Foi notada uma série de oxidação nos trens chineses que chegaram ao Rio, comprados por 5,5 milhões de dólares cada, equivalentes a R$ 11 milhões. O Ministério Público (MP) vai exigir da SuperVia, da Secretaria Estadual de Transportes e da Agência de Serviços Públicos de Transportes do Rio (Agetransp) laudo técnico sobre a ferrugem e o documento terá que ser assinado por um especialista, garantindo que não haverá problemas futuramente nas composições. O prazo é de 15 dias. Técnicos usaram roupa e máscara especiais para se proteger da química aplicada na remoção da ferrugem.

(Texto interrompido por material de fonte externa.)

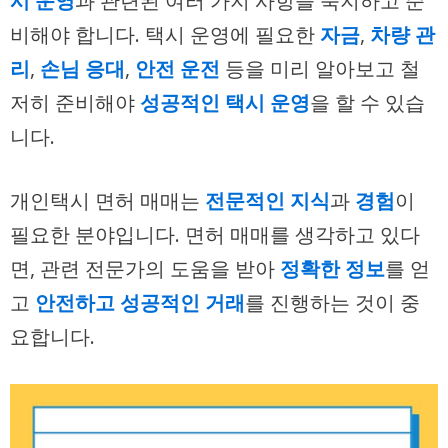
시 운영
과 관련된 여러 가지 사항을 숙지하고 준
비해야 합니다. 택시 운영에 필요한
자금
,
차량 관
리
,
손님 응대
,
안전 운전
등을 미리 알아보고 철
저히 준비해야
성공적인 택시 운영
을 할 수 있습
니다.
개인택시 면허 매매는
전문적인 지식
과
경험
이
필요한 분야입니다. 면허 매매를 생각하고 있다
면, 관련 전문가의 도움을 받아
정확한 정보
를 얻
고
안전하고 성공적인 거래
를 진행하는 것이 중
요합니다.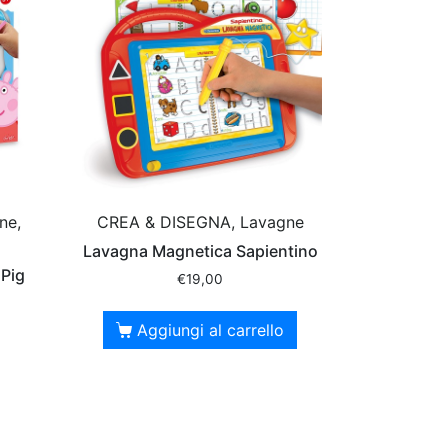
ne,
CREA & DISEGNA, Lavagne
Lavagna Magnetica Sapientino
 Pig
€
19,00
Aggiungi al carrello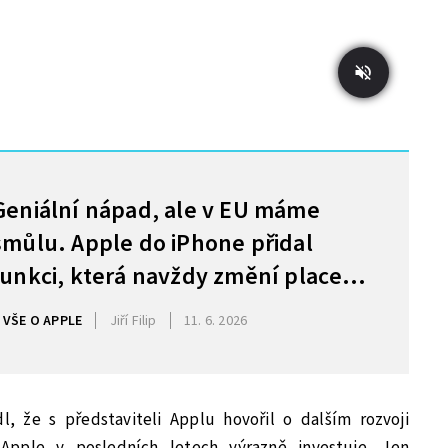
Geniální nápad, ale v EU máme
smůlu. Apple do iPhone přidal
funkci, která navždy změní placení
v obchodech
VŠE O APPLE
Jiří Filip
11. 6. 2026
, že s představiteli Applu hovořil o dalším rozvoji
Apple v posledních letech výrazně investuje. Jen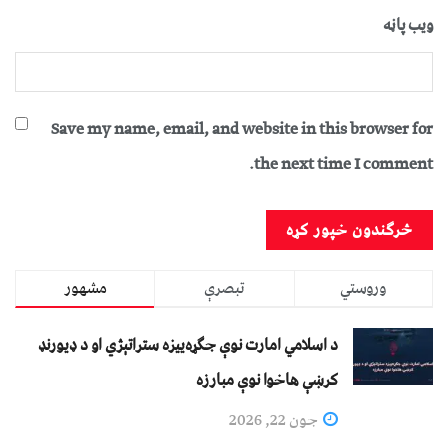
ویب پاڼه
Save my name, email, and website in this browser for
the next time I comment.
وروستي
تبصرې
مشهور
د اسلامي امارت نوې جګړه‌ییزه ستراتېژي او د ډیورنډ
کرښې هاخوا نوې مبارزه
جون 22, 2026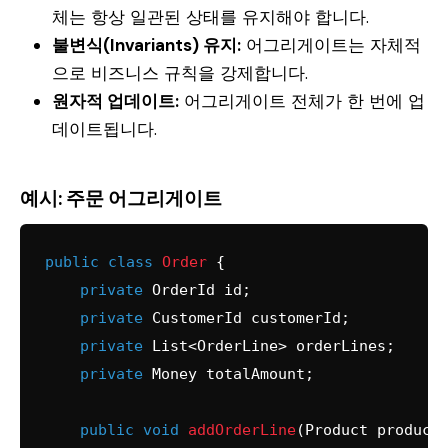
체는 항상 일관된 상태를 유지해야 합니다.
불변식(Invariants) 유지:
어그리게이트는 자체적
으로 비즈니스 규칙을 강제합니다.
원자적 업데이트:
어그리게이트 전체가 한 번에 업
데이트됩니다.
예시: 주문 어그리게이트
public
class
Order
 {

private
 OrderId id;

private
 CustomerId customerId;

private
 List<OrderLine> orderLines;

private
 Money totalAmount;

public
void
addOrderLine
(Product product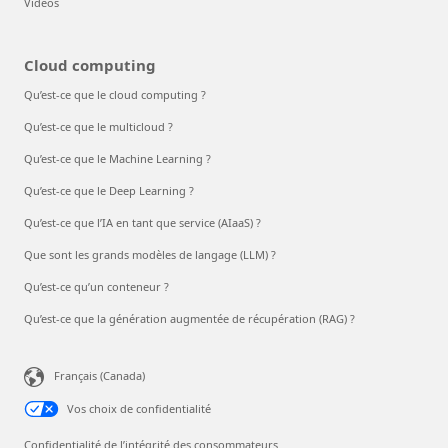
Vidéos
Cloud computing
Qu’est-ce que le cloud computing ?
Qu’est-ce que le multicloud ?
Qu’est-ce que le Machine Learning ?
Qu’est-ce que le Deep Learning ?
Qu’est-ce que l’IA en tant que service (AIaaS) ?
Que sont les grands modèles de langage (LLM) ?
Qu’est-ce qu’un conteneur ?
Qu’est-ce que la génération augmentée de récupération (RAG) ?
Français (Canada)
Vos choix de confidentialité
Confidentialité de l’intégrité des consommateurs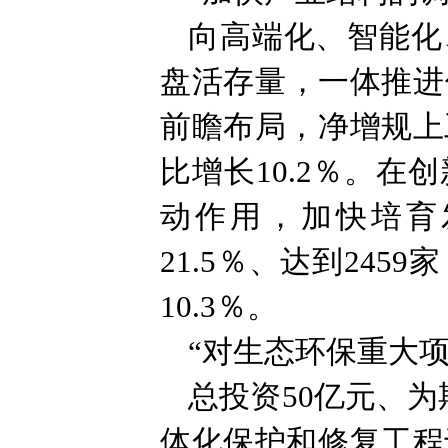
向高端化、智能化
盘活存量，一体推进
前瞻布局，净增规上
比增长10.2％。
动作用，加快培育
21.5％、达到24
10.3％。
“对生态环保重大
总投资50亿元、
体化保护和修复工程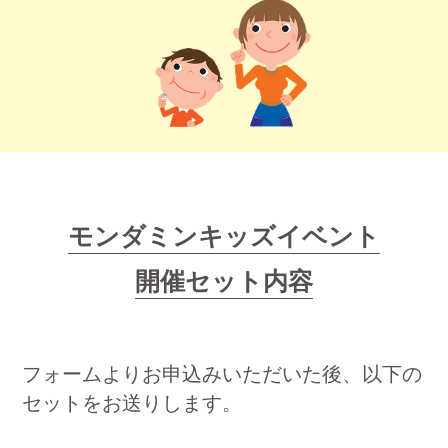
モンダミンキッズイベント
開催セット内容
フォームよりお申込みいただいた後、以下の
セットをお送りします。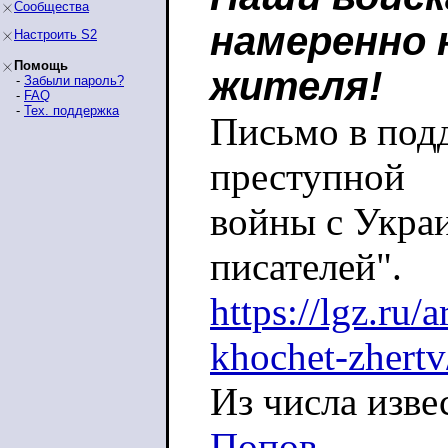
Сообщества
намеренно 
Настроить S2
Помощь
жителя!
-
Забыли пароль?
-
FAQ
-
Тех. поддержка
Письмо в под
преступной
войны с Укра
писателей".
https://lgz.ru/
khochet-zhertv
Из числа изве
Попов,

O promotor Carlos Andresano, da Promotoria de Defesa do Consumidor do MP explicou que: “Esses órgãos terão que garantir que não haverá nenhum risco ou transtorno para a população. Se um trem vier a ficar parado ou quebrar porque houve problema ligado à ferrugem, então eu terei um técnico responsável para cobrar explicações e tomar providências”
Para o secretário estadual de Transportes, Júlio Lopes, a ferrugem nos trens “é uma bobagem” e afirmou que:“Aquilo não tem nenhuma influência no funcionamento do trem, foi uma oxidação fruto de 40 dias no mar e que foi removida ao toque da mão, de forma muito simples”.
Segundo especialistas, o material seria de qualidade inferior. O engate e portas estavam corroídos ao chegar. A Companhia Estadual de Engenharia e Transportes e Logística (Central) admitiu o problema de ferrugem nos trens chineses e afirmou que solicitou que as composições dos lotes seguintes fossem envelopadas para o translado de navio até o Brasil.
O consórcio fabricante dos trens — formado pelas empresas CMC-CNR-CRC — havia dito que a primeira composição veio envelopada. E que a ferrugem foi causada por água do mar que pingou nos vagões na viagem da China para cá. Especialistas em química e engenharia afirmaram que não será difícil as composições enferrujarem novamente, já que o material sequer suportou a salinidade da viagem até o Rio. Se o material fosse adequado, não teria oxidado tão facilmente, apontam. Segundo engenheiros da Coppe/UFRJ, há no mercado acabamentos que impediriam a oxidação por até 20 anos.